While Shamanov was quick to underscore that his position did not represent his negotiating team’s agenda as a whole, he is a highly placed official on climate issues with the Russia foreign ministry and participated in many of the talks that led to Russia’s ratification of the Kyoto Protocol in 2004.
On this more personal level, he tried to bring more form to what has so far appeared to be somewhat uncoordinated and misunderstood efforts by the Russian negotiating team, from whether Russia intended give away its carbon credits amassed under Kyoto, to how closely the delegation is being monitored by Moscow to what, precisely, its proposed emissions reductions will be.
Shamanov stated firmly and many times throughout the meeting that the emissions cut proposals that Russia will be bring to the table are 22 to 25 percent below 1990 levels “as (Russian President Dmitry) Medvedev said at the Stockholm summit” which took place on November 18th.
He also reiterated Russia’s position that it does, indeed, intend to hold on to carbon credits it collected under the Kyoto Protocol – despite reports that spread like wildfire earlier in the negotiations that Moscow had reversed its position on that.
On Monday, Vedemosti, a respected Russian business daily, reported with references to anonymous sources, that Russia was prepared to give up some €30 billion to €45 billion worth of carbon credits for trade and allocate them throughout the world.
Shamanov, in conversation with Bellona, dispatched with that notion, saying, “I don’t know where Vedomosti got that information because it is something that we are not discussing,” he said.
“It is a key point in our negotiation agenda,” he said.
Carbon trading is mainly based on permits that are issued or sold by governments to companies that emit carbon dioxide and other gases that are believed to affect the climate. The companies are required to buy permits, or seek credits elsewhere, if they emit more than a specified amount of carbon. They can profit by selling their permits for cash if they come in below their cap.
As governments lower the overall caps, the prices for permits and credits should rise. Supporters of carbon trading say that the system is working when companies facing high-cost permits cut their output, invest in cleaner technology or buy emissions credits from a company or organization that has taken actions to reduce emissions or absorb greenhouse gases from the atmosphere.
The main model for such a system already operates in the European Union, which has called on all industrialized countries to have systems in place by 2015 and for rapidly emerging economies like China and India to adopt them by 2020. A similar system is being debated in the United States.

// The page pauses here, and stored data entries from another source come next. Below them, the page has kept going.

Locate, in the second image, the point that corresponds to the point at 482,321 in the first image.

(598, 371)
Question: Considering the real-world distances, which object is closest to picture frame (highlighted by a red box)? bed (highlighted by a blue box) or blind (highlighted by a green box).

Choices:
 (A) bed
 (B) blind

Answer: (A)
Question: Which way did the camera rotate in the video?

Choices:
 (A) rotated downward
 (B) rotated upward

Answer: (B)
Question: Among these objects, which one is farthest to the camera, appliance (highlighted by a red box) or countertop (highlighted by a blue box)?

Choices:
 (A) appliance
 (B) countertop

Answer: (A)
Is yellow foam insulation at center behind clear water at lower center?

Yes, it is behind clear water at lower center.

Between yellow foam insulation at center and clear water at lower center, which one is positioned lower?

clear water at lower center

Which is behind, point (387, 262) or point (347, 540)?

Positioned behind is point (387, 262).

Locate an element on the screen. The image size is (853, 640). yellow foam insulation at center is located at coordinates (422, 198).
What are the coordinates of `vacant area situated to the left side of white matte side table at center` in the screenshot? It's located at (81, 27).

But even if a global market develops, many experts warn that carbon trading should not be relied on to deliver the scale of emissions cuts needed to keep the rise in global temperatures within a range that scientists say would prevent dangerous changes. This has led many analysts to conclude that Russia could scuttle the talks altogether by keeping its credits.

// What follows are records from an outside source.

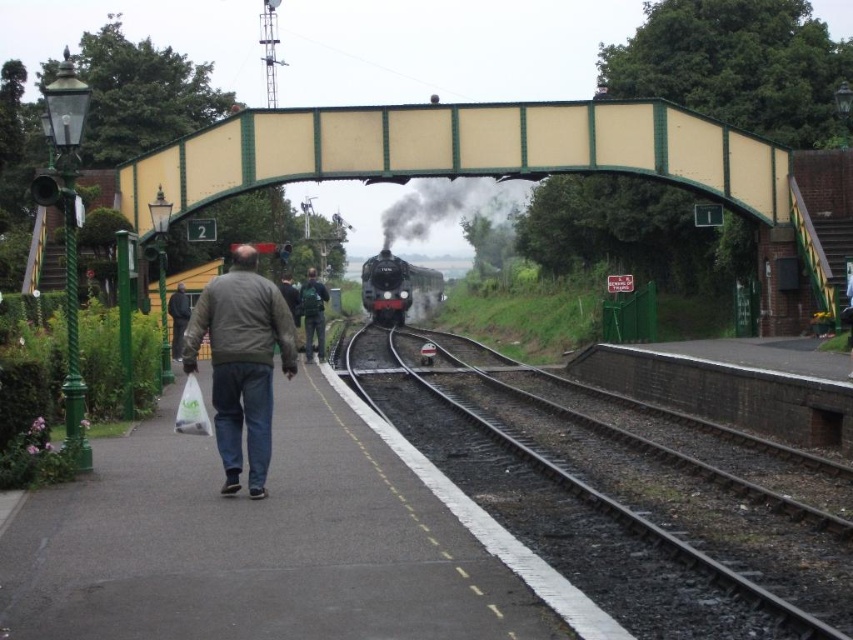 You are standing on the platform at the railway station and want to move from one point to another. If you start at point (369, 132) and walk towards point (428, 305), will you be moving away from or towards the steam locomotive that is approaching on the tracks?

The point (369, 132) is closer to the viewer than point (428, 305). Since the steam locomotive is approaching on the tracks leading into the distance, moving from the closer point to the farther point means you are moving away from the approaching train.

You are a passenger waiting at the station and see the black metal train track at lower center and the dark gray jacket at center. Which object appears larger in the image?

The dark gray jacket at center appears larger than the black metal train track at lower center in the image.

You are standing at point (x=625, y=500) and want to reach the safety line painted along the platform edge as quickly as possible. Which direction should you move?

The black metal train track at lower center is located at point (x=625, y=500). Since the safety line is along the platform edge, you should move towards the direction away from the tracks and towards the edge of the platform. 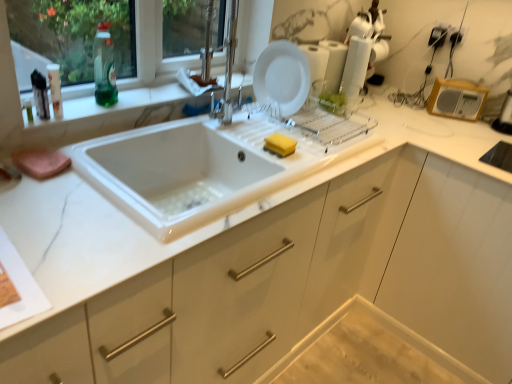 Locate an element on the screen. vacant space behind yellow sponge at sink is located at coordinates (278, 132). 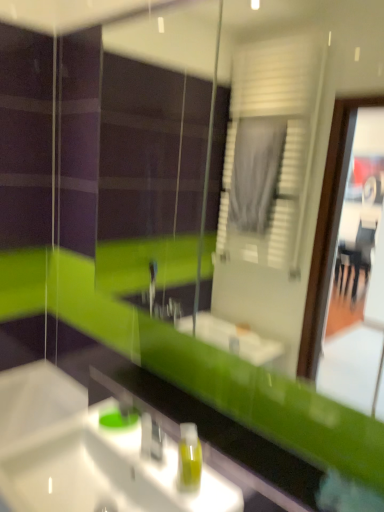 What are the coordinates of `vacant area that lies between teal glass soap dispenser at center and green translucent soap dispenser at lower center` in the screenshot? It's located at (143, 446).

Shamanov, however, added a new twist to the terms under which it is arguing to keep its credits: Instead of flooding the world market with cheap carbon credits, Russia would rather hold on to them for their own use to offset the growth of their own industry.
This provided a segue for Shamanov to underscore another point that Russia has been insistent on since negotiations began – the being that the Copenhagen Summit not become an extension of the Kyoto Protocol. Yet he added the caveat that its principles would not be tossed out with the trash.
“We are not against Kyoto; we are against a continuation of Kyoto,” he told Bellona.
“Under a new regime, we can import the good” from Kyoto, he said. “It is not a simple question.”
In reference to other meetings of the Russian delegation with Bellona and other NGOs earlier this week, Alexei Kokorin of the World Wildlife Federation Russia, noted during a Monday briefing that the Russia’s delegation did not seem to be operating in any close dialogue with Moscow.
Indeed, Shamanov seemed to somewhat confirm that by saying that the delegation left with a specific set of marching orders.
“We are working for progress,” he said. “We are working toward clear obligtions” in emissions cuts, all of which were agreed to at the highest levels prior to the delegation’s departure.
Yet there still remains a great deal of uncertainty at home over what will become of Russia’s climate doctrine, which it tabled in May and has not moved forward on.
“I don’t know why it hasn’t been signed,” said Shamanov, “and why its being tortured through so much bureaucracy.”
He told the NGO representative that “we are likeminded in wanting the doctrine.”